After high school graduation, from 1951 to 1952, Tarkovsky studied Arabic at the Oriental Institute in Moscow. Soon he lost interest in this specialization and did not finish his studies. He participated in a research expedition to the river Kureikye near Turukhansk in the Krasnoyarsk Province. During this time in the Taiga Tarkovsky decided to study film.
Upon return from the research expedition in 1954, Tarkovsky applied at the State Institute of Cinematography (VGIK). It was one of the most prestigious Universities in Russia and Andrei had to pass a very tight competition. He successfully passed the entrance test and was admitted to the film-directing-program. The early Khrushchev era offered new opportunities for young film directors.
Before 1953, annual film production was low. After 1953, more films were produced, many of them by new directors. The Khrushchev Thaw opened Soviet society and allowed, to some degree, Western literature, films, and music. It gave Tarkovsky the chance to see films of the Italian neorealists, French New Wave, and of directors such as Kurosawa, Buñuel, Bergman, Bresson. These directors became a very important influence on Andrei.
Tarkovsky's teacher and mentor was Mikhail Romm, who taught many film students who would later become influential film directors, such as Shukshin and Konchalovsky. In 1956, Tarkovsky directed his first student short film, The Killers, from a short story by Ernest Hemingway.
An important influence on Tarkovsky was the film director Grigori Chukhrai, who was teaching at the VGIK. Impressed by the talent of his student, Chukhrai offered Tarkovsky a position as assistant director for his film Clear Skies. Tarkovsky initially showed interest, but then decided to concentrate on his studies and his own projects. He earned his diploma in 1960.
In 1956, Tarkovsky co-wrote and directed the short film The Killers. This was his first film as a student. The following year, he co-scripted and co-directed another short movie, There Will Be No Leave Today, which was released in 1959. In 1958, he completed the screenplay titled Concentrate. The following year, he co-wrote the script Antarctica - Distant Country.
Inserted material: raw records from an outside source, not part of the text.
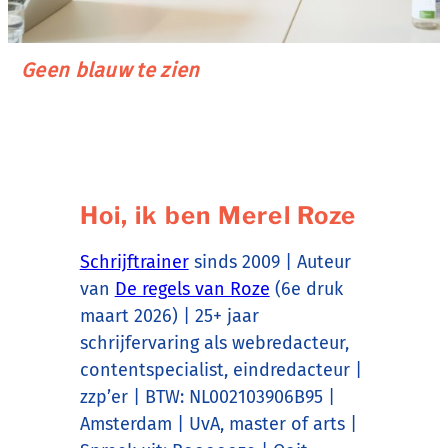
Geen blauw te zien
Hoi, ik ben Merel Roze
Schrijftrainer
sinds 2009 | Auteur
van
De regels van Roze
(6e druk
maart 2026) | 25+ jaar
schrijfervaring als webredacteur,
contentspecialist, eindredacteur |
zzp’er | BTW: NL002103906B95 |
Amsterdam | UvA, master of arts |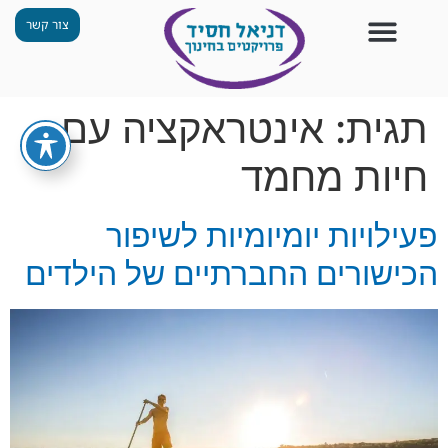
צור קשר
צור קשר
החזון שלנו
תכנית ״גפן״
תחנות ODT
מי אנחנו
חומרים למורים
הפעילויות שלנו
תגית:
אינטראקציה עם
חיות מחמד
פעילויות יומיומיות לשיפור
הכישורים החברתיים של הילדים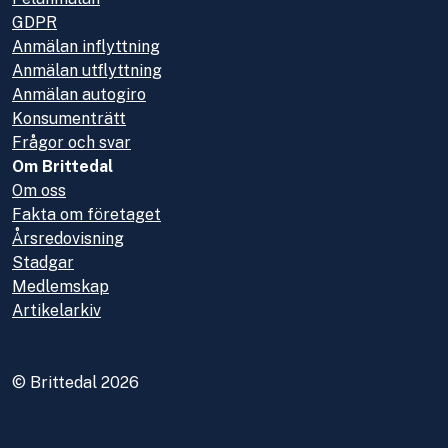
GDPR
Anmälan inflyttning
Anmälan utflyttning
Anmälan autogiro
Konsumenträtt
Frågor och svar
Om Brittedal
Om oss
Fakta om företaget
Årsredovisning
Stadgar
Medlemskap
Artikelarkiv
© Brittedal 2026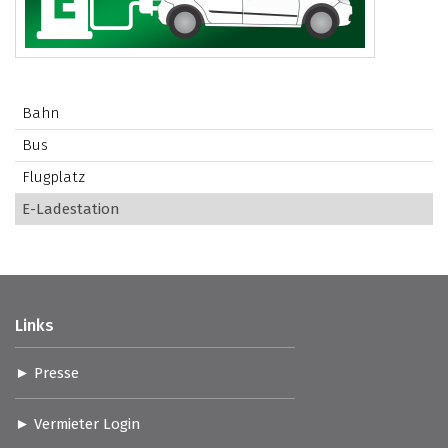
Bahn
Bus
Flugplatz
E-Ladestation
Links
Presse
Vermieter Login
Tarkovsky's first feature film was Ivan's Childhood in 1962. He had inherited the film from director Eduard Abalov, who had to abort the project. Completed in 1962, it immediately brought Tarkovsky international fame. The film tells the story of a 12-year-old boy whose mother (played by Tarkovsky's wife, Irma Rausch) is murdered by the invading Germans during World War II and who subsequently serves as a scout for the Soviet army.
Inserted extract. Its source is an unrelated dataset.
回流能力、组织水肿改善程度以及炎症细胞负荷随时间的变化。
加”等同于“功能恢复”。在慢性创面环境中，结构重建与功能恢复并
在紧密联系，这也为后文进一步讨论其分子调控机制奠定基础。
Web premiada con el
The film earned Tarkovsky international acclaim and won the Golden Lion award at the Venice Film Festival in 1962. This resulted in high expectations for his second feature Andrei Rublyov (1969), which was banned by the Soviet authorities until 1971. The Soviet authorities did not approve of many portions of the movie. He had to edit it several times, which led to a lot of versions of the film with varying lengths.
Finally, a truncated version of the film was widely released in 1971. Tarkovsky and scenarist Andrei Mikhalkov-Konchalovsky - Tarkovsky's friend since his VGIK days and also a well-known director - worked on the script for two years before filming began.
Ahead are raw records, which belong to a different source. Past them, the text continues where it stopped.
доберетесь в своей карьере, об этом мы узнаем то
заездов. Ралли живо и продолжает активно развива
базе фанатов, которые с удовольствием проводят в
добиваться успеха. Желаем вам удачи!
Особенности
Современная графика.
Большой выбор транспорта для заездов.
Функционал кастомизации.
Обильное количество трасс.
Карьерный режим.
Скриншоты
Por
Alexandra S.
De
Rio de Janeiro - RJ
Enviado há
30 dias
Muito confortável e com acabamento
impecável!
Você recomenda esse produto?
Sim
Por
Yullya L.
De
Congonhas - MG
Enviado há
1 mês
Meanwhile, critics hailed it as a masterpiece: in 1969 it was shown out of competition at the Cannes Film Festival and awarded the Federation Internationale de la Presse Cinematographique (FIPRESCI) award, and two years later it was named best foreign film by the French Syndicate of Cinema Critics.
In the film Tarkovsky made use of both black-and-white and color stock, the latter at the end of the film as the camera slowly pans on actual icons painted by Rublev in the 15th century. Grounding the film, in reality, provides a powerful ending to a dramatic story that reconnects art - and the film itself as a work of art - to its own spiritual beginnings.
During his five-year battle with the Soviet bureaucracy, Tarkovsky began working on his next film, Solaris, based on the science-fiction novel of the same name by Polish writer Stanislaw Lem. The film had an easier ride, being acclaimed by many in Europe and North America as the Soviet answer to Kubrick's 2001 (though Tarkovsky himself was never too fond of it).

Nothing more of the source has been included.